TREMONTI: Over how many years?  Four?

BENJOE: Over four years.

TREMONTI: Okay. So that's 24,000.

BENJOE: That's 24,000 right there.

TREMONTI: Yeah.

BENJOE: That's not even including the, the living incentives or the living allowance or anything like that.

TREMONTI: So you are, are you opposed to the principle or the actual amount?

BENJOE: I'm, I'm opposed to both actually.

TREMONTI: Why?

BENJOE: For me my, my post-secondary career has been, has been really successful dealing with my band and their post-secondary program that they have set up. I have a post-secondary counsellor that has helped me throughout my entire career here. And she went above and beyond what was expected of her to, to help with our, not only paying our tuition and getting those kinds of costs covered for us, but she's helped us with scholarships and being a part of the community in many other ways because...

TREMONTI: What about those communities where they don't go above and beyond though? Who helps them?

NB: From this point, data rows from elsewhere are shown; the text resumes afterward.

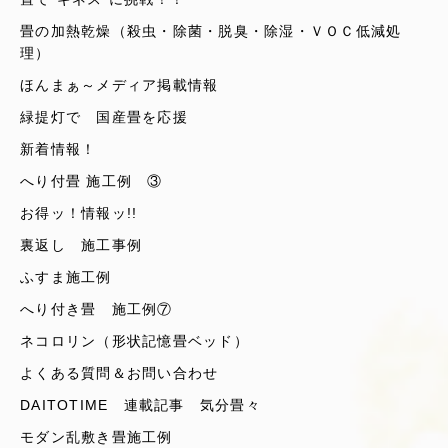
畳の加熱乾燥（殺虫・除菌・脱臭・除湿・ＶＯＣ低減処
理）
ほんまぁ～メディア掲載情報
緑提灯で 国産畳を応援
新着情報！
へり付畳 施工例 ③
お得ッ！情報ッ!!
裏返し 施工事例
ふすま施工例
へり付き畳 施工例⑦
ネコロリン（形状記憶畳ベッド）
よくある質問＆お問い合わせ
DAITOTIME 連載記事 気分畳々
モダン乱敷き畳施工例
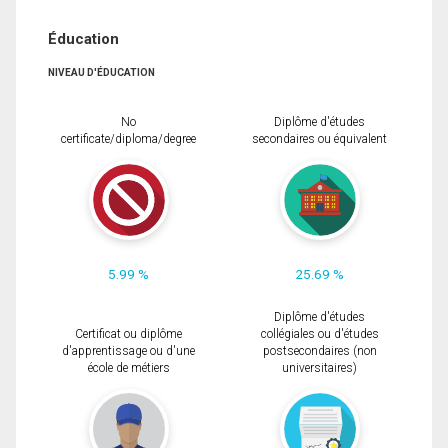
Éducation
NIVEAU D'ÉDUCATION
No
Diplôme d'études
certificate/diploma/degree
secondaires ou équivalent
5.99 %
25.69 %
Diplôme d'études
Certificat ou diplôme
collégiales ou d'études
d'apprentissage ou d'une
postsecondaires (non
école de métiers
universitaires)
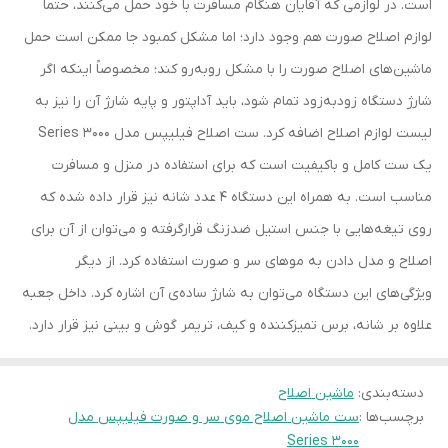
است. در لوازمی که آقایان هنگام مسافرت با خود حمل می‌کنند، حتماً
لوازم اصلاح صورت هم وجود دارد؛ اما مشکل کمبود جا ممکن است حمل
ماشین‌های اصلاح صورت را با مشکل روبه‌رو کند؛ مخصوصاً اینکه اگر
شارژ دستگاه زودبه‌زود تمام شود، باید آداپتور و پایه شارژ آن را نیز به
لیست لوازم اصلاح اضافه کرد. ست اصلاح فیلیپس مدل Series 3000
یک ست کامل و باکیفیت است که برای استفاده در منزل و مسافرت
مناسب است. به همراه این دستگاه 4 عدد شانه نیز قرار داده‌ شده که
روی تیغه‌هایی با جنس استیل ضدزنگ قرارگرفته و می‌توان از آن برای
اصلاح و مدل دادن به موهای سر و صورت استفاده کرد. از دیگر
ویژگی‌های این دستگاه می‌توان به شارژ ساده‌ی آن اشاره کرد. داخل جعبه
علاوه‌ بر شانه، برس تمیزکننده و کیف، تریمر گوش و بینی نیز قرار دارد.
دسته‌بندی
:
ماشین اصلاح
برچسب‌ها :
ست ماشین اصلاح موی سر و صورت فیلیپس مدل
Series 3000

BENJOE: I can't really speak too much about them. I don't know their situation.

TREMONTI: No, I'm just asking, because you make the point that you've been helped. But is that common or are there people who fall through the cracks with the present system?

BENJOE: Well, any system has got to have, have their faults. But, you know, I do know, like, a lot of other students from, from many of the other bands that I, I take classes with and they, they tell me that their post-secondary program is, is, runs really well. And they haven't had too much of these problems that I, that I've heard in this, in this report that was put out by...

TREMONTI: Well, so, is the problem really at the post-secondary level or is it at high school or the lower education level?

BENJOE: I think what the problem is is that as First Nations people we're only maybe a first and second generation of families that are actually in post-secondary education. And for us to be behind the national average of how much people go to post-secondary, I mean there's a big difference here. I mean, we, we only just started being able to come off the reserves in the sixties. I mean, we're playing catch-up here and we are making progress. And that being said, the first and second generation families being able to access post-secondary or be able to go to university or anything like that, I mean, it's a little, it's something new to some families and it's something that hasn't been around for too long in some families as well. So, that support....

TREMONTI: So we shouldn't, we shouldn't necessarily consider this a failure at this point then is what you're saying.

BENJOE: No. I think we just need to, there is some faults in the program and I think we do need to work those out.

TREMONTI: We are out of time Thomas Benjoe. But we'll leave it there and we'll give you the last word on that. Thank you for talking to me.

BENJOE: All right.

TREMONTI: That is Thomas Benjoe, vice-president of finance at the student association at the First Nations University of Canada. He spoke to us from Regina.